Karbovskyi L. The expression of circadian and retinoblastoma related genes in ERN1-deficient glioma cells

3. The object of study: human CSNK1, CSNK2, PER1, PER2, PER3, CLOCK, BMAL1, CRY1, DEC2, RB1, RBL1, RBAP48, RBAP46, KDM5A, JARID1B, E2F1, E2F3, RNF40, EID1 and CTIP genes. Purpose: study of the expression of circadian, casein kinases 1 and 2, retinoblastoma and retinoblastoma-related genes in ERN-deficient glioma U87 cells in hypoxic, glutamine or glucose deprivation conditions. Methods: RNA extraction, spectrophotometry, nucleic acid electrophoresis, cDNA synthesis, chromatin immunoprecipitation, polymerase chain reaction methods. Theoretical and practical results, novelty: It was shown that the blockade of ERN1 leads to an increase in the expression levels of PER1, PER3 and CLOCK mRNA; while CRY1, PER2, BMAL1, BMAL2 and DEC2 mRNA levels are decreased.
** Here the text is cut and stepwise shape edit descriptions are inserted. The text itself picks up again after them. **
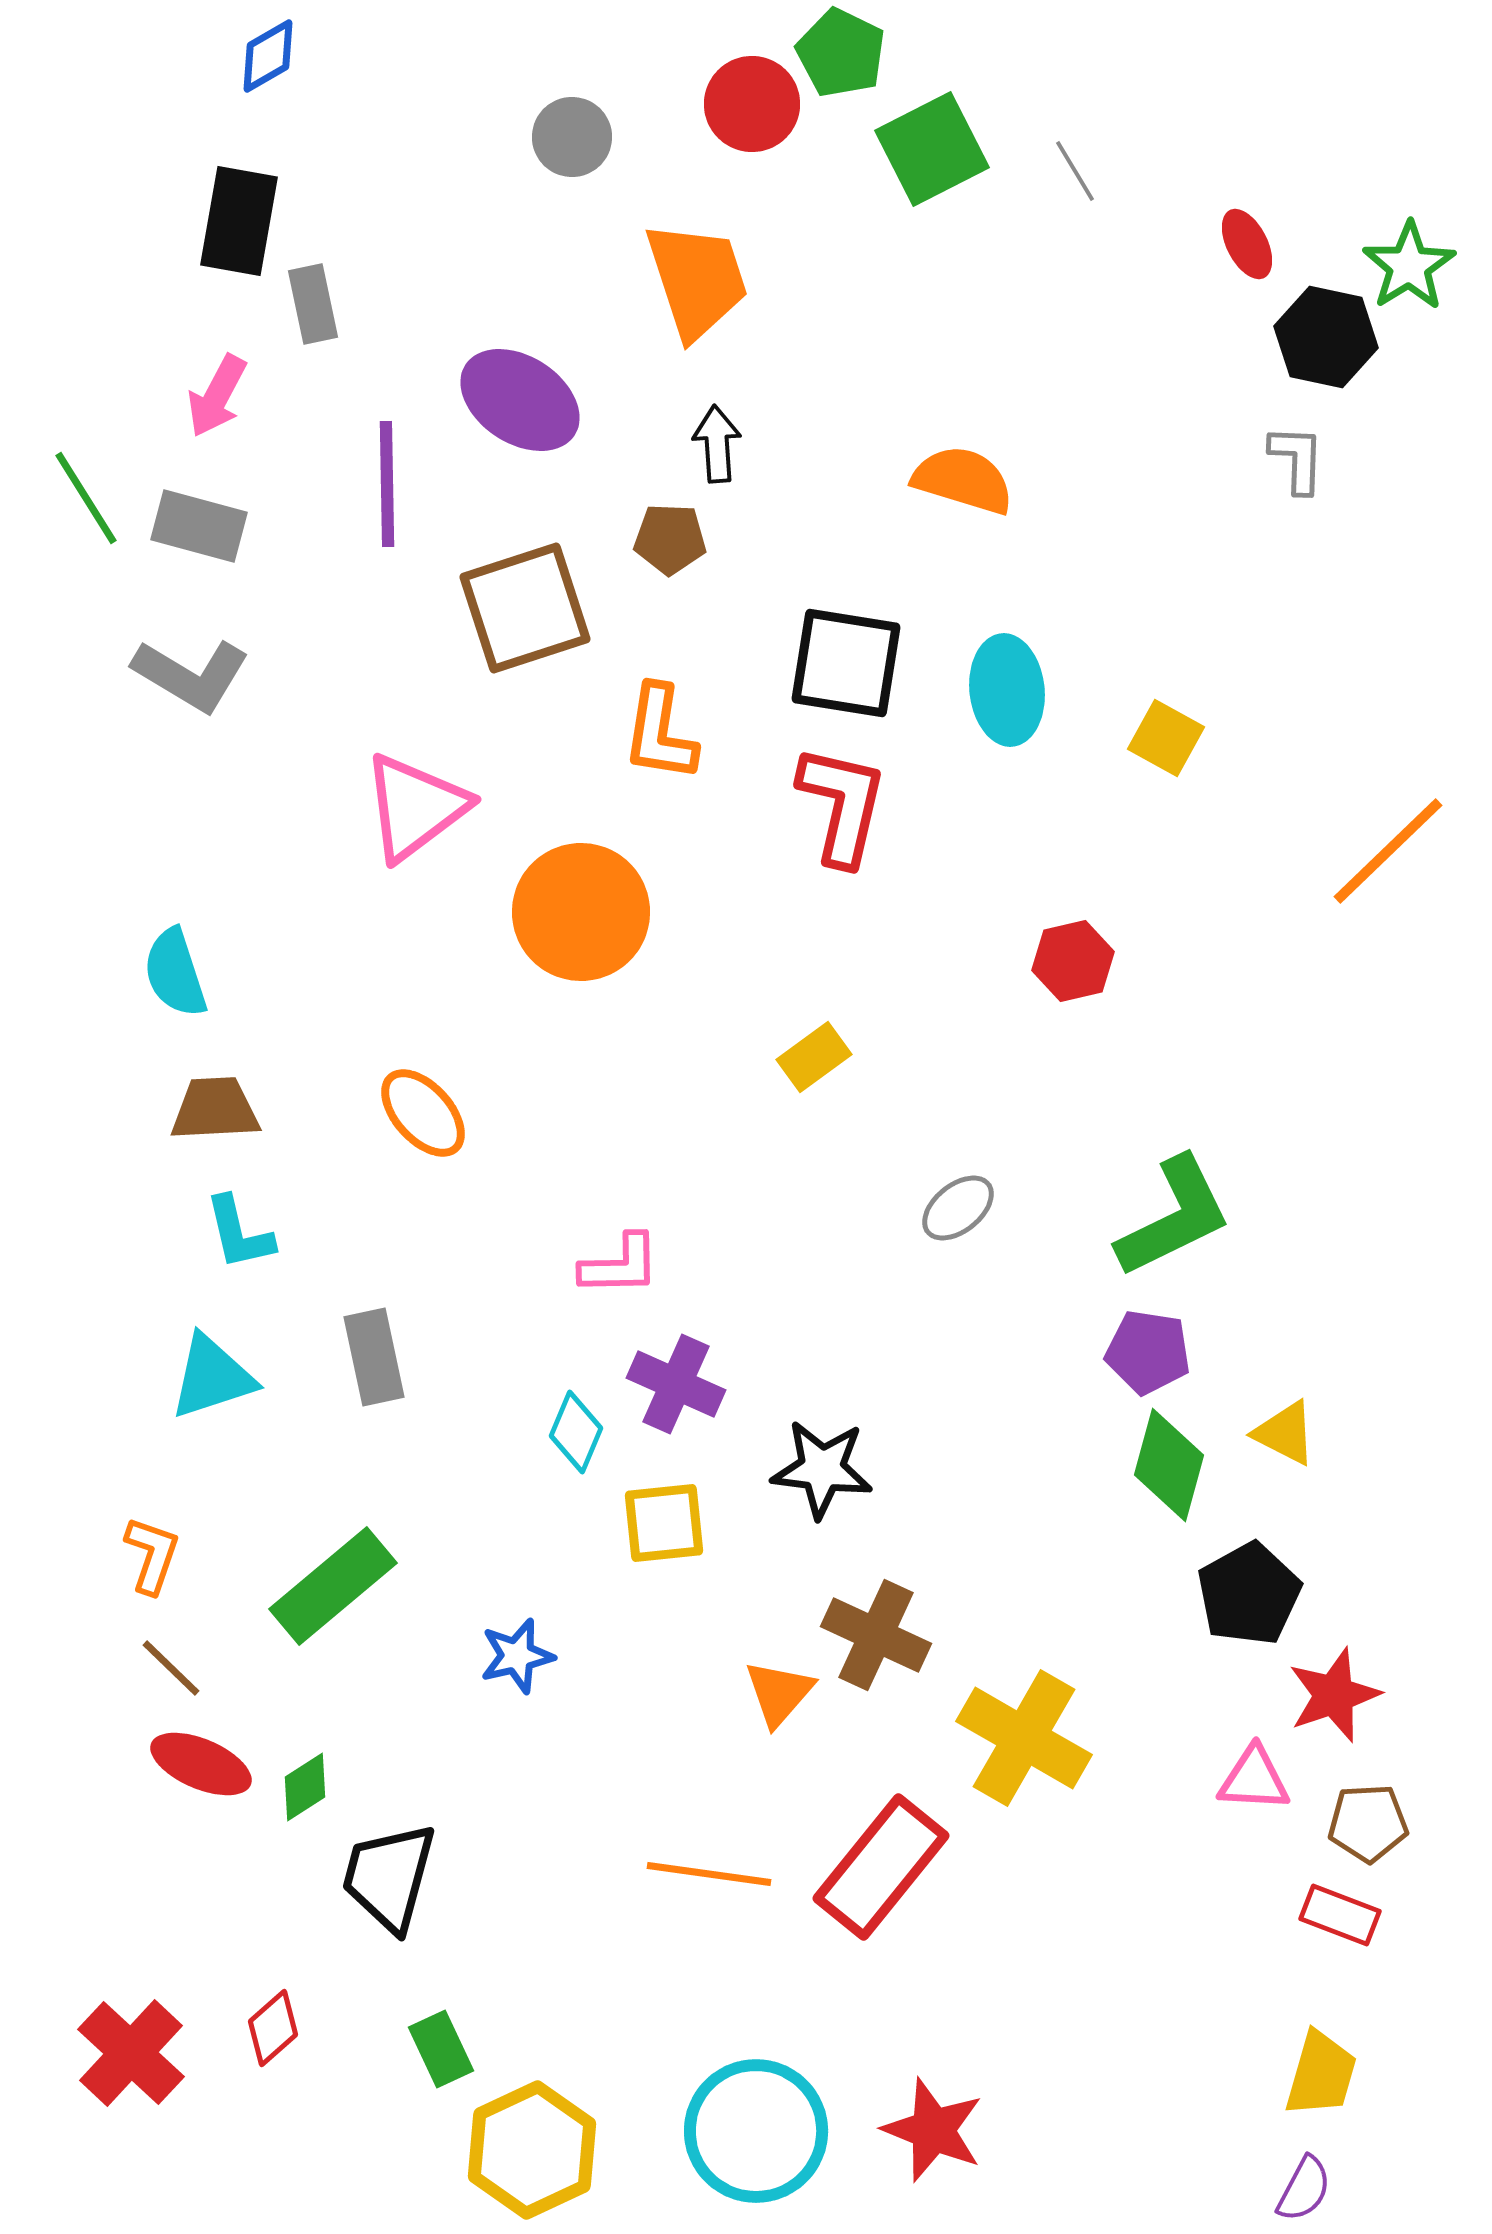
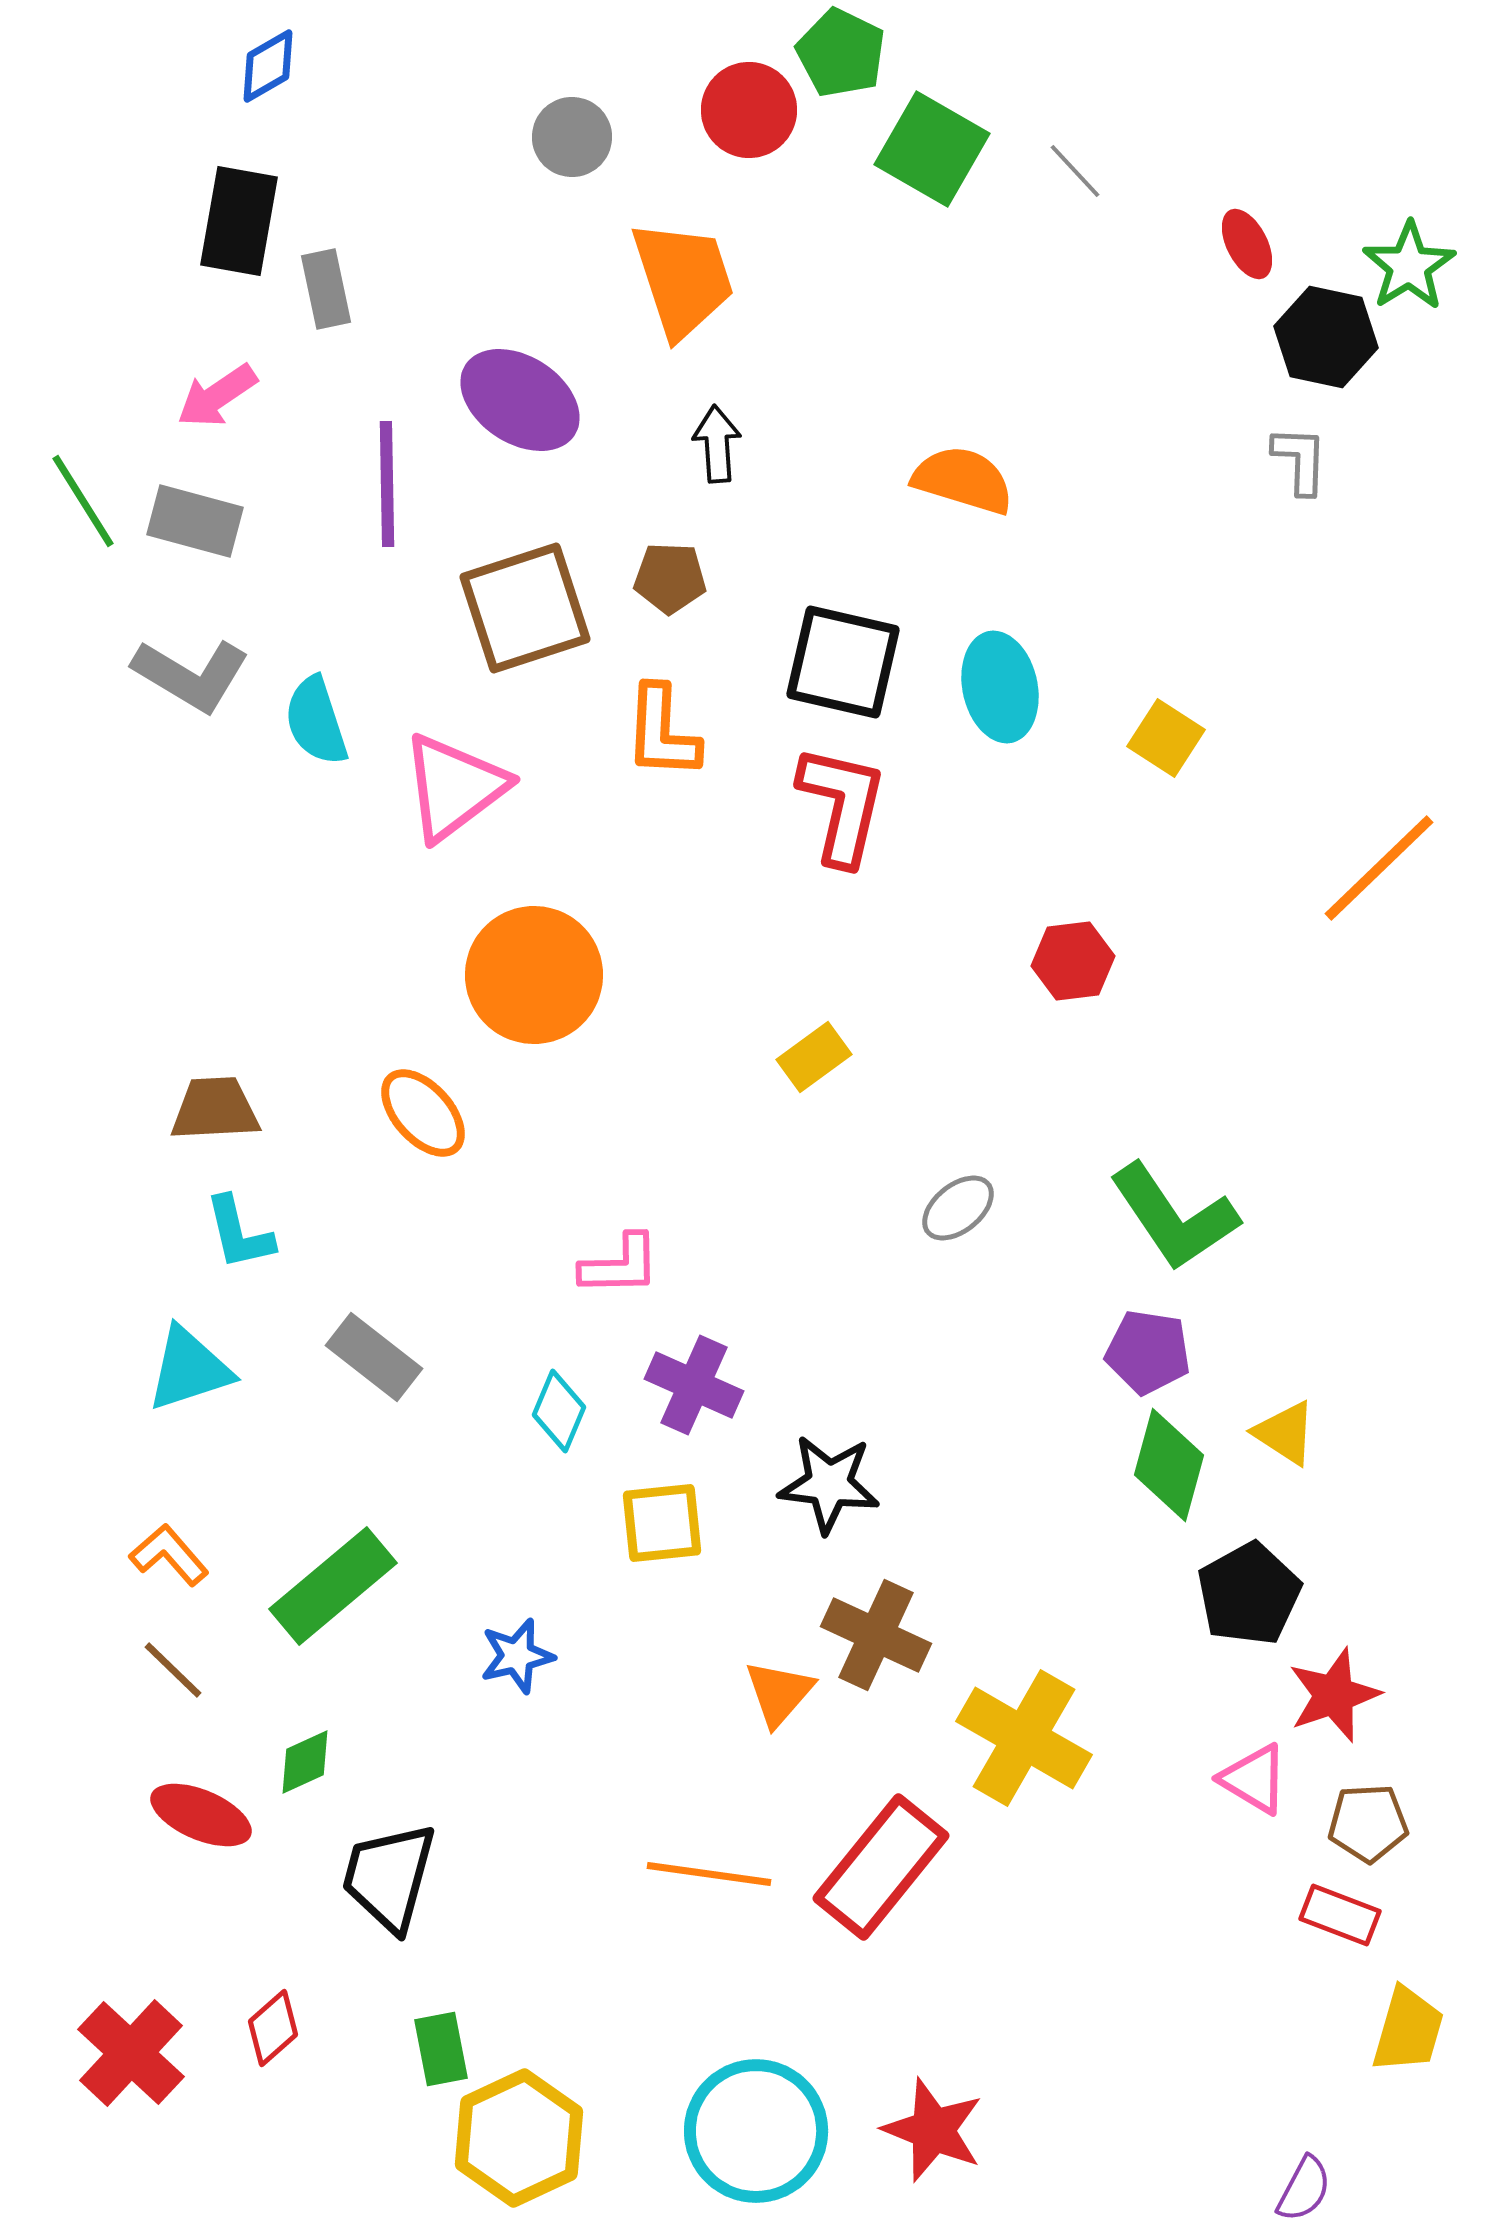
blue diamond at (268, 56): moved 10 px down
red circle at (752, 104): moved 3 px left, 6 px down
green square at (932, 149): rotated 33 degrees counterclockwise
gray line at (1075, 171): rotated 12 degrees counterclockwise
orange trapezoid at (697, 280): moved 14 px left, 1 px up
gray rectangle at (313, 304): moved 13 px right, 15 px up
pink arrow at (217, 396): rotated 28 degrees clockwise
gray L-shape at (1297, 459): moved 3 px right, 1 px down
green line at (86, 498): moved 3 px left, 3 px down
gray rectangle at (199, 526): moved 4 px left, 5 px up
brown pentagon at (670, 539): moved 39 px down
black square at (846, 663): moved 3 px left, 1 px up; rotated 4 degrees clockwise
cyan ellipse at (1007, 690): moved 7 px left, 3 px up; rotated 6 degrees counterclockwise
orange L-shape at (660, 733): moved 2 px right, 1 px up; rotated 6 degrees counterclockwise
yellow square at (1166, 738): rotated 4 degrees clockwise
pink triangle at (415, 807): moved 39 px right, 20 px up
orange line at (1388, 851): moved 9 px left, 17 px down
orange circle at (581, 912): moved 47 px left, 63 px down
red hexagon at (1073, 961): rotated 6 degrees clockwise
cyan semicircle at (175, 973): moved 141 px right, 252 px up
green L-shape at (1174, 1217): rotated 82 degrees clockwise
gray rectangle at (374, 1357): rotated 40 degrees counterclockwise
cyan triangle at (212, 1377): moved 23 px left, 8 px up
purple cross at (676, 1384): moved 18 px right, 1 px down
cyan diamond at (576, 1432): moved 17 px left, 21 px up
yellow triangle at (1285, 1433): rotated 6 degrees clockwise
black star at (822, 1469): moved 7 px right, 15 px down
yellow square at (664, 1523): moved 2 px left
orange L-shape at (152, 1555): moved 17 px right; rotated 60 degrees counterclockwise
brown line at (171, 1668): moved 2 px right, 2 px down
red ellipse at (201, 1764): moved 51 px down
pink triangle at (1254, 1779): rotated 28 degrees clockwise
green diamond at (305, 1787): moved 25 px up; rotated 8 degrees clockwise
green rectangle at (441, 2049): rotated 14 degrees clockwise
yellow trapezoid at (1321, 2074): moved 87 px right, 44 px up
yellow hexagon at (532, 2150): moved 13 px left, 12 px up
Moreover, the expression levels for most of studied genes are increased under glucose or glutamine deprivation conditions both in control and ERN1-deficient glioma cells. However, ERN1 knockdown modified the effect of these ischemic conditions. We have demonstrated that the expression of most retinoblastoma-related genes is dependent on the endoplasmic reticulum - nuclei-1 signaling enzyme function in normal, hypoxic and glucose or glutamine deprivation conditions. Field of application and performance: studied mechanisms of gene expression regulation will contribute to find perspective target genes for development new strategies of tumor growth suppression.